**About this exercise:** Return the opening lines of the material, word for word. End with the line that contains "Segment <item>small bowel</item>.".
_ _ _ _ _
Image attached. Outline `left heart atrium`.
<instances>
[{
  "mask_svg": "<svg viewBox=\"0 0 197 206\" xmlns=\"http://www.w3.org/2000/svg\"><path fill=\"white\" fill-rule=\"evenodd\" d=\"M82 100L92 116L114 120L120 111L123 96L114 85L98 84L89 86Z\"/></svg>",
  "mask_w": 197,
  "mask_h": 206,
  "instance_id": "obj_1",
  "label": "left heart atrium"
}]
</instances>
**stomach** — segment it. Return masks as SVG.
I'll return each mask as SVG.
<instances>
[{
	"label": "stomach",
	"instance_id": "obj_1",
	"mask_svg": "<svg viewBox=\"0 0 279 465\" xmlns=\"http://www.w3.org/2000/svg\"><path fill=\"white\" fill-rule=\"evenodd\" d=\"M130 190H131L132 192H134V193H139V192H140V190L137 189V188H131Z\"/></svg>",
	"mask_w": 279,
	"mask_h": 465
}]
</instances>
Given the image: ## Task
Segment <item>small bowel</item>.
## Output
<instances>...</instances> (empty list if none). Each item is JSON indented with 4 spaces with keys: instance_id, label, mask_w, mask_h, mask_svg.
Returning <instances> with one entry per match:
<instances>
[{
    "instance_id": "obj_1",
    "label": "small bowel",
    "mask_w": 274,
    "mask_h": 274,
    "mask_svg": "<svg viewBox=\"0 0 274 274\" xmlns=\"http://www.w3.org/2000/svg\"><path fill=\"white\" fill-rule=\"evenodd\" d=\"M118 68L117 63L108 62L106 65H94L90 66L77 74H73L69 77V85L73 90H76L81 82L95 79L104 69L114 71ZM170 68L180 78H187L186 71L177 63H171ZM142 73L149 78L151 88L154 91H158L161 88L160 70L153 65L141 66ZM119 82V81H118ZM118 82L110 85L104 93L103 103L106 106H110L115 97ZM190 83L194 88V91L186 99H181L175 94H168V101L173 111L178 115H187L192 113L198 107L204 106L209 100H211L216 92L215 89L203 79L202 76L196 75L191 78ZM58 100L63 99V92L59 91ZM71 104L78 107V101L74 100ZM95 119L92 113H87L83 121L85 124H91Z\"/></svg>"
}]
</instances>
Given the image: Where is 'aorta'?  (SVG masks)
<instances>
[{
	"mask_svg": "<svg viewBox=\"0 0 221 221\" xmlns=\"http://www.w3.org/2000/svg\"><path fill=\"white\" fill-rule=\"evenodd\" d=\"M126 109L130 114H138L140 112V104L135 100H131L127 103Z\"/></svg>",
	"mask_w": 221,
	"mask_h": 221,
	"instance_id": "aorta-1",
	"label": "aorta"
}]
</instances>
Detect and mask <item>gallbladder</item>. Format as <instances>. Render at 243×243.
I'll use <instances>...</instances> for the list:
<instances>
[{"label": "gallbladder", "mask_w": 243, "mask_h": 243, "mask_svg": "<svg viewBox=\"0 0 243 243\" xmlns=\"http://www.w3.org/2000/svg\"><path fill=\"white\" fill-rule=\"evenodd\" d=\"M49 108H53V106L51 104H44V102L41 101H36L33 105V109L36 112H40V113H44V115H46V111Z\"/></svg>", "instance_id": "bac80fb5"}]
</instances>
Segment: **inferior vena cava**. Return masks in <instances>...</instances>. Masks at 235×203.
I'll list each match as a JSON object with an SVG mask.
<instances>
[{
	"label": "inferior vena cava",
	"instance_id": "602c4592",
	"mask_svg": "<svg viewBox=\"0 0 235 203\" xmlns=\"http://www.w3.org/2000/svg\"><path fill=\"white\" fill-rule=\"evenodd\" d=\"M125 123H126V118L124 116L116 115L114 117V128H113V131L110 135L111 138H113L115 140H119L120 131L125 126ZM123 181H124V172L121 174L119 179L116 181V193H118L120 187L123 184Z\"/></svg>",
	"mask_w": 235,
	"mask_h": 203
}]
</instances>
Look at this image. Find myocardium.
_ _ _ _ _
**Result for this exercise:**
Image attached. Outline `left heart atrium`.
<instances>
[{
  "mask_svg": "<svg viewBox=\"0 0 197 206\" xmlns=\"http://www.w3.org/2000/svg\"><path fill=\"white\" fill-rule=\"evenodd\" d=\"M82 100L92 116L114 120L120 111L123 96L114 85L98 84L89 86Z\"/></svg>",
  "mask_w": 197,
  "mask_h": 206,
  "instance_id": "obj_1",
  "label": "left heart atrium"
}]
</instances>
**stomach** — segment it. Return masks as SVG.
I'll return each mask as SVG.
<instances>
[{
	"label": "stomach",
	"instance_id": "obj_1",
	"mask_svg": "<svg viewBox=\"0 0 279 465\" xmlns=\"http://www.w3.org/2000/svg\"><path fill=\"white\" fill-rule=\"evenodd\" d=\"M130 190H131L132 192H134V193H139V192H140V190L137 189V188H131Z\"/></svg>",
	"mask_w": 279,
	"mask_h": 465
}]
</instances>
Given the image: ## Task
Segment <item>small bowel</item>.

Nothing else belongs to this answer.